**GOAL OF THE EXERCISE**
A word-for-word copy of the data is what's wanted, with no pictures.
------ DATA FOR THIS TASK ------
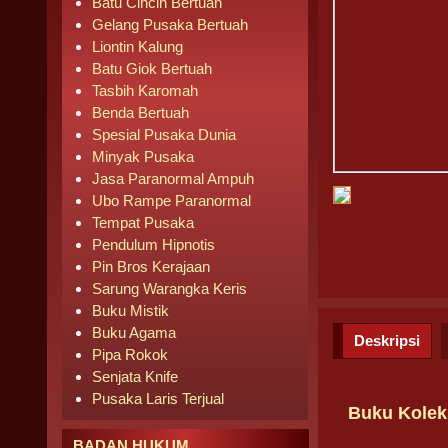
Batu Cincin Bertuah
Gelang Pusaka Bertuah
Liontin Kalung
Batu Giok Bertuah
Tasbih Karomah
Benda Bertuah
Spesial Pusaka Dunia
Minyak Pusaka
Jasa Paranormal Ampuh
Ubo Rampe Paranormal
Tempat Pusaka
Pendulum Hipnotis
Pin Bros Kerajaan
Sarung Warangka Keris
Buku Mistik
Buku Agama
Deskripsi
Pipa Rokok
Senjata Knife
Pusaka Laris Terjual
Buku Kolek
BADAN HUKUM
------
**FINISHED TASK**
Batu Cincin Bertuah
Gelang Pusaka Bertuah
Liontin Kalung
Batu Giok Bertuah
Tasbih Karomah
Benda Bertuah
Spesial Pusaka Dunia
Minyak Pusaka
Jasa Paranormal Ampuh
Ubo Rampe Paranormal
Tempat Pusaka
Pendulum Hipnotis
Pin Bros Kerajaan
Sarung Warangka Keris
Buku Mistik
Buku Agama
Deskripsi
Pipa Rokok
Senjata Knife
Pusaka Laris Terjual
Buku Kolek
BADAN HUKUM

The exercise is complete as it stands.